La reazione mediatica al rapporto Agcom rivela un atteggiamento retrò
Alla ottima (per analisi) e abbondante (per dati) relazione alla Camera dell’Agcom, l’autorità per le comunicazioni, i grandi giornali hanno reagito al solito: “Serve una legge per combattere i colossi del web”, mentre l’avanzata del digitale viene vista come minaccia, anziché opportunità; o meglio l’ultima spiaggia per l’industria italiana della comunicazione. Che è sì cresciuta nel 2016 dell’1,5 per cento, più del pil; ma al suo interno i media, pure in crescita (3,9), presentano profonde differenze: la carta stampata scende del 6 per cento, tv e radio salgono del 6,5, internet del 14,8. Per la prima volta il fatturato del web (1,9 miliardi) supera i quotidiani. Il tutto escluso l’e-commerce. Del resto in otto anni l’editoria tradizionale ha perso metà delle copie e il 40 per cento del fatturato. Tutta colpa di internet? Si può fare come il bambino Hans che salvò il proprio villaggio olandese infilando un dito nel buco della diga: però è una leggenda. O si può cercare di sfruttare il digitale e la globalizzazione come altri settori di Industria 4.0, e come raccomanda anche l’ultimo G20 di Amburgo. Il Foglio ha raccontato molti esempi: da Axel Springer, primo editore d’Europa, che ha tratto dall’e-commerce le risorse per la carta stampata, all’accordo per la piattaforma pubblicitaria digitale comune tra Le Figaro e Le Monde.

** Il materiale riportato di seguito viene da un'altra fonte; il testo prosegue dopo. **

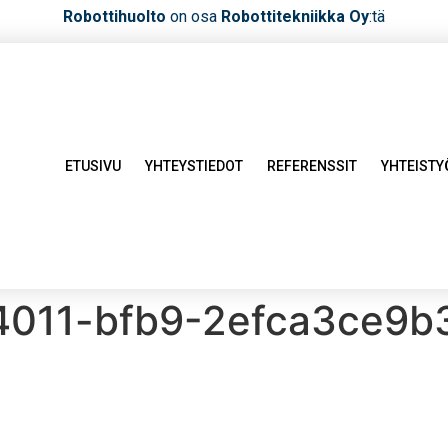
Robottihuolto
on osa
Robottitekniikka Oy
:tä
ETUSIVU
YHTEYSTIEDOT
REFERENSSIT
YHTEIST
4011-bfb9-2efca3ce9b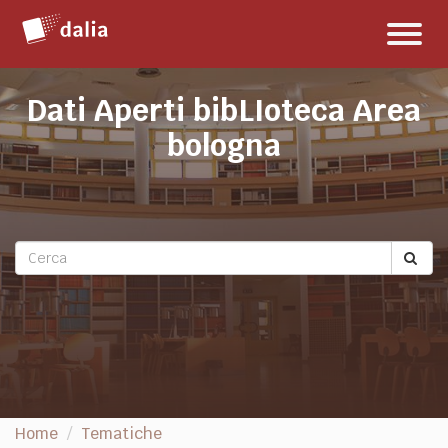
Salta
Toggl
al
naviga
contenuto
Dati Aperti bibLIoteca Area
bologna
Home
Tematiche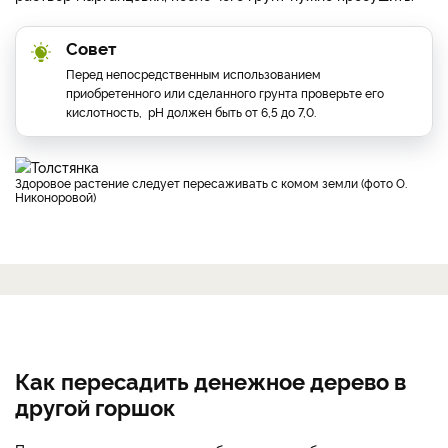
Совет
Перед непосредственным использованием
приобретенного или сделанного грунта проверьте его
кислотность, рН должен быть от 6,5 до 7,0.
Здоровое растение следует пересаживать с комом земли (фото О.
Никоноровой)
Как пересадить денежное дерево в
другой горшок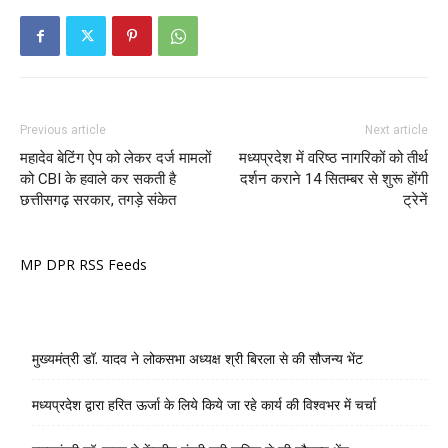
Previous article
Next article
महादेव बेटिंग ऐप को लेकर दर्ज मामलों
मध्यप्रदेश में वरिष्ठ नागरिकों को तीर्थ
को CBI के हवाले कर सकती है
दर्शन कराने 14 सितम्बर से शुरू होंगी
छत्तीसगढ़ सरकार, तगड़े संकेत
ट्रेनें
MP DPR RSS Feeds
मुख्यमंत्री डॉ. यादव ने लोकसभा अध्यक्ष श्री बिरला से की सौजन्य भेंट
मध्यप्रदेश द्वारा हरित ऊर्जा के लिये किये जा रहे कार्य की विश्वभर में चर्चा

In Italia ci prova la Mondadori mentre Rai e Mediaset dopo tante guerre generaliste si orientano sullo streaming “customizzato”, in grado di fornire contenuti a misura dei singoli clienti. Anche se il dominus resta Sky-Fox. Gruppo che controlla il Dow Jones, proprietario del Wall Street Journal: che intende vendere fuori dagli Stati Uniti solo copie digitali. Appunto.